Speaking of cannabinoids, cannabidiol (CBD) — the non-intoxicating cousin of THC — has a high profile now because of its soaring popularity for many ailments. Ironically, CBD has a very low affinity for CB1 and CB2 receptors and may act instead via serotonergic 5-HT1A receptors {PDF}, as a modulator of μ- and δ-opioid receptors, and as an antagonist and inverse agonist at several G protein-coupled receptors.
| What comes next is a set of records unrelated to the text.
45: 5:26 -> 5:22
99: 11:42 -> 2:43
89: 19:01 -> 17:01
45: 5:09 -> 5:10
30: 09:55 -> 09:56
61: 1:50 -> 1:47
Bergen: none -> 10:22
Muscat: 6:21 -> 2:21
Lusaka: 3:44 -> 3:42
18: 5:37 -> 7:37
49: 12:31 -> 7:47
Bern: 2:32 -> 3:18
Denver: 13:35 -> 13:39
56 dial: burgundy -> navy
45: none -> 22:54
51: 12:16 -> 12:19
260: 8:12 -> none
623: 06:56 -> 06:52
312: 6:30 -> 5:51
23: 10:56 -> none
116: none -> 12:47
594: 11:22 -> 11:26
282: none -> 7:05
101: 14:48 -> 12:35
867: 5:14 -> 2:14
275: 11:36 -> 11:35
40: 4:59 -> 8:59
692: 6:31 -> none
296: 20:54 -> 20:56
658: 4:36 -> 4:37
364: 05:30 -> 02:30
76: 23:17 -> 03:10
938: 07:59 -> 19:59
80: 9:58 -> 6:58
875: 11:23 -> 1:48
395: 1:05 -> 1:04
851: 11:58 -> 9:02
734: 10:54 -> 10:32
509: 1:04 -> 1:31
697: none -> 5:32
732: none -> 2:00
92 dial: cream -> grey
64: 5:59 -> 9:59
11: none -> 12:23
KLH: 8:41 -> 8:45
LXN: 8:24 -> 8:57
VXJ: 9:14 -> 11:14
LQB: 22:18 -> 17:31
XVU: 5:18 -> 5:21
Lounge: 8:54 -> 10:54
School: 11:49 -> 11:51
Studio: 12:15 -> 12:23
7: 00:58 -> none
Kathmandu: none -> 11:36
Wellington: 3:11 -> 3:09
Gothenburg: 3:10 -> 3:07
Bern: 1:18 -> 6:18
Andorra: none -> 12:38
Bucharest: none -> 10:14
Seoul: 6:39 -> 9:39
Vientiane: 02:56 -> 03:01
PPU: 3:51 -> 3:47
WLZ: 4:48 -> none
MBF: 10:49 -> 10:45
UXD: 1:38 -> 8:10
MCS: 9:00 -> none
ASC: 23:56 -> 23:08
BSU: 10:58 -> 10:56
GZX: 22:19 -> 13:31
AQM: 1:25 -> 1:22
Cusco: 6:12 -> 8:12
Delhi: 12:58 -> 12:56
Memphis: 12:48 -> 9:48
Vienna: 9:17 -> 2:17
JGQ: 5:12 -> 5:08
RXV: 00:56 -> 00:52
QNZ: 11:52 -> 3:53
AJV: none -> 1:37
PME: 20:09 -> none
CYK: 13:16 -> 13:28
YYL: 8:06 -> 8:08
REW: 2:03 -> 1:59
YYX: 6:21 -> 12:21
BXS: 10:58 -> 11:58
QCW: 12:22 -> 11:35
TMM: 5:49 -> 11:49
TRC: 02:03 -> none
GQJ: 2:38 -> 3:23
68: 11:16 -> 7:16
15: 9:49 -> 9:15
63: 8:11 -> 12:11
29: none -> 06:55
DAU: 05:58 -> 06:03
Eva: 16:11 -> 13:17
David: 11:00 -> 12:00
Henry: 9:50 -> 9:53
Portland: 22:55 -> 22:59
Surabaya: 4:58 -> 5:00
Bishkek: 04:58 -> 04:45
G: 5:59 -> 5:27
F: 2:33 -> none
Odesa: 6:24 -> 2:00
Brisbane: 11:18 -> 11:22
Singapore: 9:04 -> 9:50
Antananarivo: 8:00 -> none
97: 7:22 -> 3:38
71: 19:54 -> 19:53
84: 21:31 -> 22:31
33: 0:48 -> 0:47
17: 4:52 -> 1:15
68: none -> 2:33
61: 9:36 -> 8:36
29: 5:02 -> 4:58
Most CBD use seems to be in the non-therapeutic (placebo) range, because the effective dose for, let's say, anxiety is 10-20 times higher than the average commercial product. You'd have to eat 3-6 bags of cranberry gummies for 285-570 mg of CBD (close to the 300-600 mg recommended dose). Unfortunately, you would also ingest 15-30 mg of THC, which would be quite intoxicating .
"the typical cup of CBD-infused coffee that you buy in your local trendy coffee shop will have, on average, 5-10 mg of CBD, which is nowhere near the therapeutic dosage [at least 300 mg] required for it to have any kind of anxiolytic effect" https://t.co/trytic2nf2— sarcastic_f (@sarcastic_f) April 26, 2019
Words Have Meanings
If acetaminophen were so effective in “mending broken hearts”, “easing heartaches”, and providing a “cure for a broken heart”, we would be a society of perpetually happy automatons, wiping away the suffering of breakup and divorce with a mere OTC tablet. We'd have Tylenol epidemics and Advil epidemics to rival the scourge of the present Opioid Epidemic.
Meanwhile, social and political discourse in the US has reached a new low. Ironically, the paracetamol “blissed-out” population is enraged because they can't identify with the feelings or opinions of the masses who are 'different' than they are. Somehow, I don't think it's from taking too much Tylenol. A large-scale global survey could put that thought to rest for good.
Footnotes
1 This is not true, of course, I was only kidding. All of the information presented here is publicly available in peer-reviewed journal articles and published press reports.
2 except for when it doesn’t – “In contrast, effects on perceived positivity of the described experiences or perceived pleasure in scenario protagonists were not significant” (Mischkowski et al., 2019).
3 Yes, I made this up too. It is entirely fictitious; no one has ever claimed this, to the best of my knowledge.
References
Mallet C, Eschalier A, Daulhac L. Paracetamol: update on its analgesic mechanism of action (2017). Pain relief–From analgesics to alternative therapies.
Mischkowski D, Crocker J, Way BM. (2019). A Social Analgesic? Acetaminophen(Paracetamol) Reduces Positive Empathy. Front Psychol. 10:538.